Hi,
I have produced a set of VCF files with UnifiedGenotyper, using a custom BED file. Subsequently I have used Picard LiftOverVcf in order to lift these VCF files from hg38 to hg19.
/jdk/current/bin/java -jar picard.jar LiftoverVcf I=input.vcf O=output.vcf CHAIN=hg38ToHg19.over.chain REJECT=rejected.vcf R=ucsc.hg19.fasta
While inspecting the resulting VCFs, I have realised that the newly-generated "lifted-over" VCF files contain a few duplicated genomic positions, some of which having different base counts.
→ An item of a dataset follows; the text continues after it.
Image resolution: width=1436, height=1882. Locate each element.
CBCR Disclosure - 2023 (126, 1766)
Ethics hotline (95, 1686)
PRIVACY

I checked the corresponding genomic positions in the original VCFs, however there are no such "duplications" in the original VCFs.
#Before lift-over, hg 38
chr21 43107642 . G . . . BaseCounts=0,0,6,0;DP=6;LowMQ=1.0000,1.0000,6;MQ=0.00;MQ0=6;PercentNBase=0.0000;VariantType=NO_VARIATION GT ./.
#After lift-over, hg19
chr21 44527752 . G . . PASS BaseCounts=0,0,5,0;DP=5;LowMQ=1.0000,1.0000,5;MQ=0.00;MQ0=5;PercentNBase=0.0000;VariantType=NO_VARIATION GT ./.
chr21 44527752 . G . . PASS BaseCounts=0,0,6,0;DP=6;LowMQ=1.0000,1.0000,6;MQ=0.00;MQ0=6;PercentNBase=0.0000;VariantType=NO_VARIATION GT ./.
I was not able to understand why the LiftOverVcf produces these duplicates. Could you please help me on this?